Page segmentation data
▬▬▬▬▬▬

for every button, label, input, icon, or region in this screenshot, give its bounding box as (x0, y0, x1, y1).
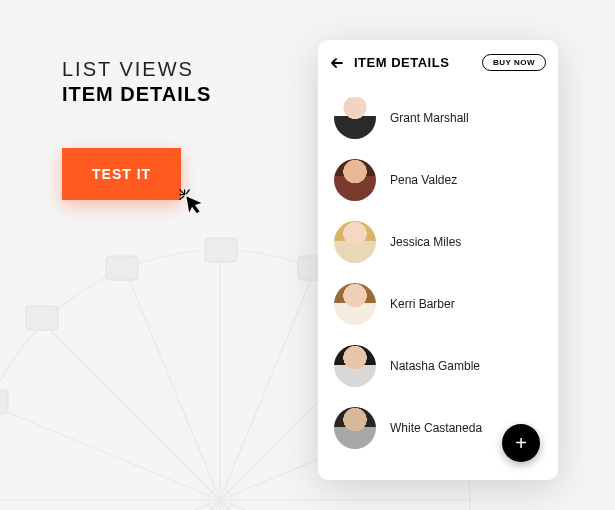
list-item[interactable]: Jessica Miles (318, 211, 558, 273)
svg-line-32 (180, 196, 184, 199)
phone-title: ITEM DETAILS (354, 55, 474, 70)
item-name: Pena Valdez (390, 173, 457, 187)
svg-line-5 (220, 500, 396, 510)
item-name: Grant Marshall (390, 111, 469, 125)
test-it-button[interactable]: TEST IT (62, 148, 181, 200)
buy-now-button[interactable]: BUY NOW (482, 54, 546, 71)
back-arrow-icon[interactable] (330, 55, 346, 71)
cursor-click-icon (178, 188, 208, 218)
phone-mockup: ITEM DETAILS BUY NOW Grant Marshall Pena… (318, 40, 558, 480)
heading-line1: LIST VIEWS (62, 58, 211, 81)
svg-line-31 (186, 190, 189, 194)
avatar (334, 345, 376, 387)
list-item[interactable]: Pena Valdez (318, 149, 558, 211)
svg-line-30 (180, 190, 184, 194)
heading-block: LIST VIEWS ITEM DETAILS (62, 58, 211, 106)
svg-line-12 (220, 500, 450, 510)
avatar (334, 97, 376, 139)
item-name: Natasha Gamble (390, 359, 480, 373)
item-name: White Castaneda (390, 421, 482, 435)
item-name: Jessica Miles (390, 235, 461, 249)
avatar (334, 407, 376, 449)
svg-line-7 (44, 500, 220, 510)
svg-line-10 (220, 270, 315, 500)
svg-line-16 (0, 405, 220, 500)
svg-point-1 (208, 488, 232, 510)
list-item[interactable]: Kerri Barber (318, 273, 558, 335)
list-item[interactable]: Grant Marshall (318, 87, 558, 149)
svg-line-17 (125, 270, 220, 500)
add-fab-button[interactable]: + (502, 424, 540, 462)
avatar (334, 159, 376, 201)
svg-rect-26 (0, 390, 8, 414)
contacts-list: Grant Marshall Pena Valdez Jessica Miles… (318, 83, 558, 480)
svg-line-14 (125, 500, 220, 510)
plus-icon: + (515, 432, 527, 455)
svg-rect-18 (26, 306, 58, 330)
svg-rect-23 (106, 256, 138, 280)
svg-line-13 (220, 500, 315, 510)
svg-rect-21 (205, 238, 237, 262)
item-name: Kerri Barber (390, 297, 455, 311)
svg-line-9 (44, 324, 220, 500)
list-item[interactable]: Natasha Gamble (318, 335, 558, 397)
avatar (334, 283, 376, 325)
svg-line-15 (0, 500, 220, 510)
phone-header: ITEM DETAILS BUY NOW (318, 40, 558, 83)
avatar (334, 221, 376, 263)
cta-label: TEST IT (92, 166, 151, 182)
heading-line2: ITEM DETAILS (62, 83, 211, 106)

▬▬▬▬▬▬

--- Prompt ---
The number alone is wanted: how many lines of the records above include the string "Marshall".

--- Solved problem ---
4